Sunday, October 13, 2013

Hunger Is Our Secret Weapon

Nosy and hungry, she's the mother of us all
As mammals, we have big appetites. Cold-blooded bugs, fish, and lizards can get by on less food. A constrictor snake can go months without eating. We hot-blooded critters don’t have it that easy. Without food, a shrew dies in 5 hours. Keeping your body hot costs energy, even with fur. A mother secreting milk for her young uses up even more energy. It’s physiologically expensive to be a mammal, so mammals have no choice but to eat a lot more than reptiles. The need to keep eating or die seems like a hefty drawback, but we turned it into our special power. Hunger drove us mammals into evolutionary high gear.

Reptiles lead a slow motion life and spend a lot of time just hanging out, conserving their energy until it’s needed. The first shrews, on the other hand, learned to hunt quickly, racing through the night stuffing their toothy snouts with bugs. In the great Darwinian contest of life, reptiles competed against each other on a weekly schedule, but we mammals lived and died by the day. Natural selection worked faster with us, clearing out the less fit and rewarding the winners with multiple litters. And now we mammals dominate every environmental niche worth dominating.

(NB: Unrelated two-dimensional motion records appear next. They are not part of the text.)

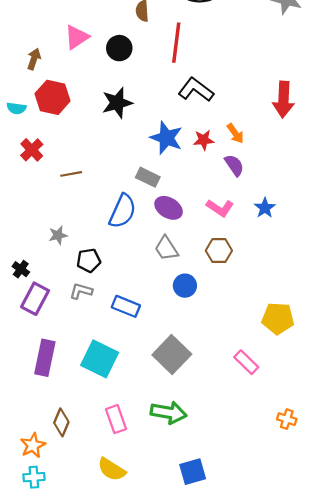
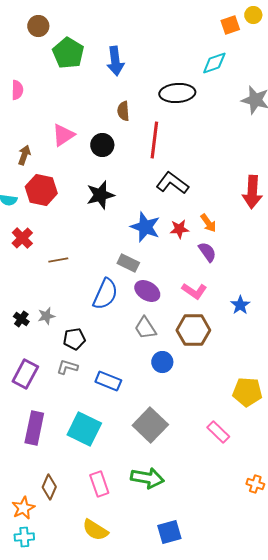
blue star: (265, 208) -> (240, 305), moved
brown hexagon: (219, 251) -> (193, 330), size x1.4
black cross: (21, 269) -> (21, 319), moved

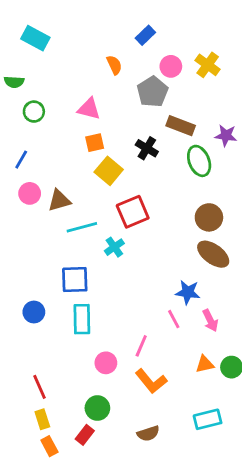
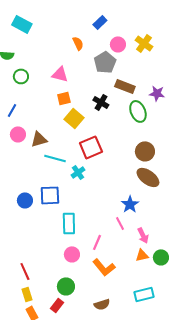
cyan line: (82, 227) -> (55, 158), turned 30
blue star: (188, 292) -> (130, 204), turned 30
blue circle: (34, 312) -> (25, 200), moved
cyan rectangle: (82, 319) -> (69, 223), moved
pink arrow: (210, 320) -> (143, 235), moved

What’s more, we humans have big, hungry brains. Our brains use up a fourth to a fifth of the body’s metabolic energy. Pressed to feed these hungry brains, our hominid forefathers ventured out onto the African savanna and began scavenging meat. In terms of sheer nutritional density, meat beats plants hands down, and hunger made meat eaters out of us. Returning to the tribe with meat, males finally had something special to offer their mates and children. With their new role to play as meat providers, males stopped being mere rabble rousers and became fathers. It’s incessant mammalian hunger that got us where we are today.